3.5 Creating new variables

There are basically two ways to create new variables: we can modify an existing variable (groups or formulas), or we can simulate new values for that variable (random sampling.)

If we have a formula that relates two variables, we could predict one based on the other deterministically.

For example, I have fit a length-weight regression to explain the relationship between Length and Mass using the am_shad data we’ve worked with in previous sections.

This relationship looks like your old friend \(y = mx + b\), the equation for a line, but we log10-transform both of the variables before fitting the line (more to come later in the class). Using this relationship, we can predict our dependent variable (Mass) from our independent variable (Length) if we plug in new values for Length and the parameters of the line.

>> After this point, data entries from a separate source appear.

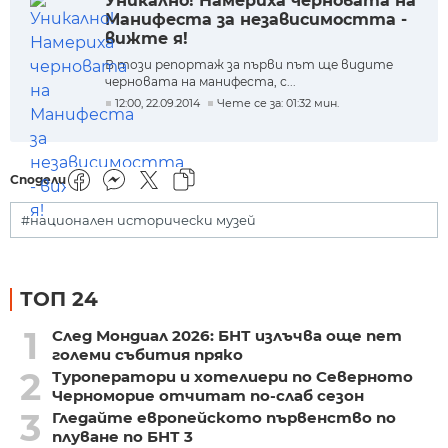
Уникално! Намериха черновата на
Манифеста за независимостта -
вижте я!
В този репортаж за първи път ще видите
черновата на манифеста, с...
12:00, 22.09.2014
Чете се за: 01:32 мин.
Сподели
#национален исторически музей
ТОП 24
1
След Мондиал 2026: БНТ излъчва още пет
големи събития пряко
2
Туроператори и хотелиери по Северното
Черноморие отчитат по-слаб сезон
3
Гледайте европейското първенство по
плуване по БНТ 3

In this case, I know that m = 3.0703621, and b = -1.9535405.

If I plug these numbers in to the equation above, I can predict log10(Mass) for new lengths log10(Length):

\(log_{10}Mass = 3.0703621 \cdot log_{10}Length - 1.9535405\)

In R, this looks like:

# Parameters from length-weight regression
m <- 3.0703621
b <- 1.9535405

# Make a sequence of new lengths based on range in data,
# then take the log of the whole thing all at once.
log_length <- log10( seq(min(am_shad$Length), max(am_shad$Length), 1) )

# Calculate a new thing (log10_mass) using parameters for line
# and sequence of new log10_length.
log_mass <- m * log_length + b

# Plot the prediction
plot(x = log_length, y = log_mass, type = "l")